All we've done differently here is use the getParameter() method of HttpServletRequest to retrieve the value of a form variable.[3] When a server calls a servlet, it can also pass a set of request parameters. With HTTP servlets, these parameters come from the HTTP request itself, in this case in the guise of URL-encoded form variables. Note that a GenericServlet running in a web server also has access to these parameters using the simpler SerlvetRequest object. When the HelloServlet runs, it inserts the value of the username form variable into the HTML output, as shown in Figure 5-2.

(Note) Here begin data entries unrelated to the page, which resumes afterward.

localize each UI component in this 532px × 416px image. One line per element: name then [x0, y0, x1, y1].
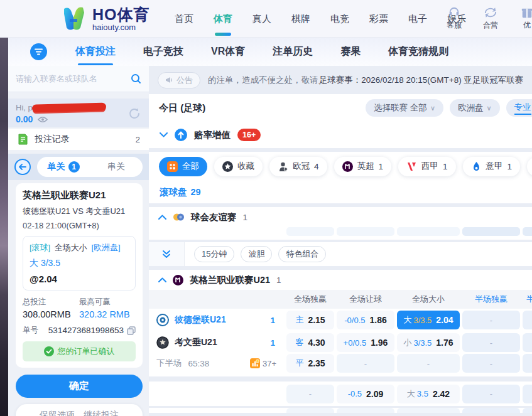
league-logo-icon	[173, 275, 183, 285]
slip-selection-box: [滚球] 全场大小 [欧洲盘] 大 3/3.5 @2.04	[23, 236, 136, 291]
markets-count[interactable]: 37+	[263, 359, 276, 368]
logo-domain: haiouty.com	[92, 23, 150, 32]
tool-chip-15min[interactable]: 15分钟	[194, 246, 234, 262]
nav-board-games[interactable]: 棋牌	[281, 0, 320, 38]
tab-single-bet[interactable]: 单关 1	[37, 157, 90, 177]
tab-bet-history[interactable]: 注单历史	[273, 43, 313, 61]
sports-filter-button[interactable]	[30, 43, 47, 60]
chip-afc-champions-two[interactable]: 亚冠二2	[527, 157, 532, 176]
odds-cell-empty[interactable]: -	[462, 333, 520, 352]
tab-betting-rules[interactable]: 体育竞猜规则	[388, 43, 448, 61]
quick-links: 客服 合营 优	[440, 6, 532, 31]
mode-pro[interactable]: 专业	[514, 102, 531, 115]
serie-a-icon	[471, 161, 482, 172]
copy-icon[interactable]	[127, 326, 136, 335]
tool-chip-special-combo[interactable]: 特色组合	[278, 246, 326, 262]
tab-vr-sports[interactable]: VR体育	[211, 43, 245, 61]
market-tools-row: 15分钟 波胆 特色组合	[149, 242, 532, 266]
refresh-balance-button[interactable]	[128, 107, 141, 120]
odds-cell-empty[interactable]: -	[286, 385, 334, 403]
bet-slip-sidebar: Hi, p 0.00 投注记录 2 单关 1 串关 英格兰职业联赛U21	[8, 66, 149, 416]
column-full-time-over-under: 全场大小	[397, 294, 460, 305]
page-title: 今日 (足球)	[159, 102, 205, 114]
nav-slots[interactable]: 电子	[398, 0, 437, 38]
column-half-time-result[interactable]: 半场独赢	[462, 294, 520, 305]
odds-cell-empty[interactable]: -	[523, 333, 532, 352]
handshake-icon	[484, 6, 497, 19]
odds-cell-away-handicap[interactable]: +0/0.51.96	[337, 333, 394, 352]
away-team-name[interactable]: 考文垂U21	[175, 337, 217, 348]
live-markets-row[interactable]: 滚球盘 29	[149, 181, 532, 203]
nav-lottery[interactable]: 彩票	[359, 0, 398, 38]
odds-cell-empty[interactable]: -	[462, 311, 520, 329]
odds-cell-over-selected[interactable]: 大3/3.52.04	[397, 311, 460, 329]
odds-cell-home-win[interactable]: 主2.15	[286, 311, 334, 329]
view-mode-toggle[interactable]: 专业 新	[506, 99, 532, 117]
promotions-button[interactable]: 优	[513, 6, 532, 31]
tab-results[interactable]: 赛果	[340, 43, 361, 61]
back-button[interactable]	[14, 159, 31, 175]
odds-cell-empty[interactable]: -	[337, 354, 394, 373]
customer-service-button[interactable]: 客服	[440, 6, 468, 31]
tab-parlay-bet[interactable]: 串关	[90, 157, 143, 177]
odds-cell-empty[interactable]: -	[462, 385, 520, 403]
tool-chip-correct-score[interactable]: 波胆	[241, 246, 272, 262]
odds-boost-count-badge: 16+	[237, 129, 261, 141]
odds-cell-empty[interactable]: -	[523, 385, 532, 403]
odds-cell-empty[interactable]: -	[523, 354, 532, 373]
chevron-up-icon	[158, 215, 166, 220]
odds-cell-under[interactable]: 小3/3.51.76	[397, 333, 460, 352]
bet-record-item[interactable]: 投注记录 2	[8, 129, 149, 150]
odds-boost-row[interactable]: 赔率增值 16+	[149, 122, 532, 148]
league-select-dropdown[interactable]: 选择联赛 全部∨	[366, 99, 443, 117]
league-section-title: 英格兰职业联赛U21	[190, 274, 270, 286]
search-input[interactable]	[16, 74, 131, 83]
search-bar	[8, 66, 149, 92]
odds-format-tag: [欧洲盘]	[91, 243, 120, 252]
league-section-header[interactable]: 英格兰职业联赛U21 1	[149, 270, 532, 290]
odds-cell-home-handicap[interactable]: -0/0.51.86	[337, 311, 394, 329]
partnership-button[interactable]: 合营	[477, 6, 504, 31]
eye-icon[interactable]	[38, 116, 48, 123]
odds-cell-handicap-alt[interactable]: -0.52.09	[337, 385, 394, 403]
background-photo-strip	[0, 38, 8, 416]
search-icon[interactable]	[131, 73, 141, 84]
nav-sports[interactable]: 体育	[204, 0, 242, 38]
nav-live-casino[interactable]: 真人	[242, 0, 281, 38]
refresh-icon	[128, 107, 141, 120]
confirm-button[interactable]: 确定	[16, 375, 143, 398]
odds-cell-empty[interactable]: -	[397, 354, 460, 373]
odds-cell-draw[interactable]: 平2.35	[286, 354, 334, 373]
nav-home[interactable]: 首页	[165, 0, 204, 38]
nav-esports[interactable]: 电竞	[320, 0, 359, 38]
announcement-pill[interactable]: 公告	[158, 72, 200, 88]
chip-serie-a[interactable]: 意甲1	[463, 157, 521, 176]
logo-title: HO体育	[92, 6, 150, 23]
stats-icon	[250, 358, 260, 368]
friendly-section-header[interactable]: 球会友谊赛 1	[149, 207, 532, 227]
chevron-down-icon	[160, 132, 168, 137]
keep-selection-button[interactable]: 保留选项，继续投注	[16, 404, 143, 416]
match-row-home: 彼德堡联U21 1 主2.15 -0/0.51.86 大3/3.52.04 - …	[149, 309, 532, 331]
odds-cell-over-alt[interactable]: 大3.52.42	[397, 385, 460, 403]
chip-premier-league[interactable]: 英超1	[334, 157, 392, 176]
ticket-number-label: 单号	[23, 325, 38, 336]
odds-cell-away-win[interactable]: 客4.30	[286, 333, 334, 352]
column-half-time-handicap[interactable]: 半场让球	[523, 294, 532, 305]
home-team-name[interactable]: 彼德堡联U21	[175, 314, 226, 326]
champions-league-icon	[278, 161, 288, 172]
chip-all-leagues[interactable]: 全部	[159, 157, 207, 176]
active-nav-indicator	[215, 33, 231, 36]
chip-champions-league[interactable]: 欧冠4	[269, 157, 327, 176]
match-clock: 65:38	[188, 359, 210, 368]
odds-format-dropdown[interactable]: 欧洲盘∨	[450, 99, 500, 117]
tab-esports[interactable]: 电子竞技	[143, 43, 183, 61]
odds-cell-empty[interactable]: -	[462, 354, 520, 373]
expand-all-button[interactable]	[149, 242, 185, 266]
chip-la-liga[interactable]: 西甲1	[398, 157, 456, 176]
chip-favorites[interactable]: 收藏	[214, 157, 263, 176]
logo[interactable]: HO体育 haiouty.com	[60, 5, 150, 33]
odds-cell-empty[interactable]: -	[523, 311, 532, 329]
tab-sports-betting[interactable]: 体育投注	[75, 43, 116, 61]
check-circle-icon	[44, 346, 54, 356]
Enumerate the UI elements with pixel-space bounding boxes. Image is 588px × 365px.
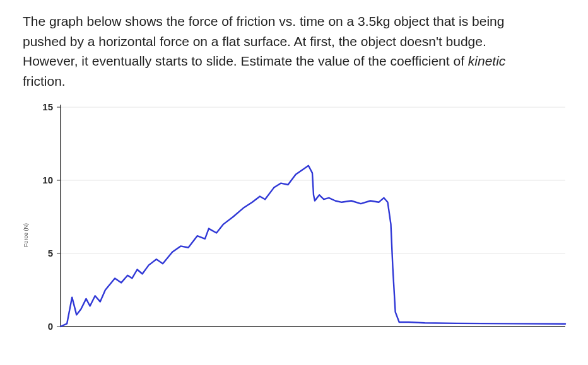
question-text: The graph below shows the force of frict… — [23, 11, 565, 91]
friction-force-chart: 051015 — [23, 100, 572, 345]
question-line-2: pushed by a horizontal force on a flat s… — [23, 34, 486, 49]
question-line-1: The graph below shows the force of frict… — [23, 14, 504, 28]
question-kinetic: kinetic — [468, 54, 506, 68]
friction-force-line — [61, 166, 565, 327]
y-tick-label: 15 — [42, 101, 53, 112]
y-tick-label: 10 — [42, 175, 53, 185]
y-axis-label: Force (N) — [23, 223, 29, 247]
y-tick-label: 0 — [48, 321, 53, 332]
question-line-4: friction. — [23, 74, 66, 88]
chart-container: Force (N) 051015 — [23, 100, 565, 345]
question-line-3a: However, it eventually starts to slide. … — [23, 54, 468, 68]
y-tick-label: 5 — [48, 248, 53, 258]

[3] In the Java Web Server 1.1, the getParameter() method was deprecated in favor of getParameterValues(), which returns a String array rather than a single string. However, after an extensive write-in campaign, Sun took getParameter() off the deprecated list for Version 2.0 of the Servlet API, so you can safely use this method in your servlets.

figure

Figure 5-2. Output from HelloServlet

5.2.3. POST, HEAD, and Other Requests

As I mentioned before, doGet() is just one of a collection of enabling methods for HTTP request types. doPost() is the corresponding method for POST requests. The POST request is designed for posting information to the server, although in practice it is also used for long parameterized requests and larger forms, to get around limitations on the length of URLs.

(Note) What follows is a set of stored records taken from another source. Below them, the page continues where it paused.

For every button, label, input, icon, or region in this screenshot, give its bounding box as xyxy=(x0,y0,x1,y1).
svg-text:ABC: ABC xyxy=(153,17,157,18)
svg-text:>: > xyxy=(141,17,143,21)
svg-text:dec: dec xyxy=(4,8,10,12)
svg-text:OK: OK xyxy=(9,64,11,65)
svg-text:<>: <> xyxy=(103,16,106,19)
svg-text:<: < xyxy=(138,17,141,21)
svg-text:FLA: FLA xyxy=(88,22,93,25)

If your servlet is performing database updates, charging a credit card, or doing anything that takes an explicit client action, you should make sure this activity is happening in a doPost() method. That's because POST requests are not idempotent, which means that they are not safely repeatable, and web browsers treat them specially. For example, a browser cannot bookmark or, in some cases, reload a POST request. On the other hand, GET requests are idempotent, so they can safely be bookmarked, and a browser is free to issue the request repeatedly without necessarily consulting the user. You can see why you don't want to charge a credit card in a GET method!

To create a servlet that can handle POST requests, all you have to do is override the default doPost() method from HttpServlet and implement the necessary functionality in it. If necessary, your application can implement different code in doPost() and doGet(). For instance, the doGet() method might display a postable data entry form that the doPost() method processes. doPost() can even call doGet() at the end to display the form again.

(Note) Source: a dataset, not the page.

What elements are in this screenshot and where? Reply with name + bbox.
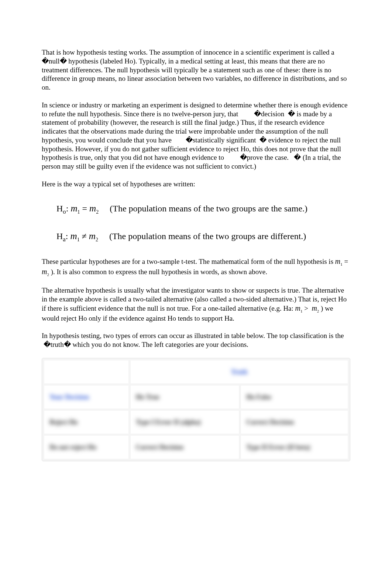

The less common HTTP request types, such as HEAD, PUT, TRACE, and DELETE, are handled by other doXXX() dispatch methods. A HEAD request returns HTTP headers only, PUT and DELETE allow clients to create and remove resources from the web server, and TRACE returns the request headers to the client. Since most servlet programmers don't need to worry about these requests, the HttpServlet class includes a default implementation of each corresponding doXXX() method that either informs the client that the request is unsupported or provides a minimal implementation. You can provide your own versions of these methods, but the details of implementing PUT or DELETE functionality go rather beyond our scope.

5.2.4. Servlet Responses

In order to do anything useful, a servlet must send a response to each request that is made of it. In the case of an HTTP servlet, the response can include three components: a status code, any number of HTTP headers, and a response body.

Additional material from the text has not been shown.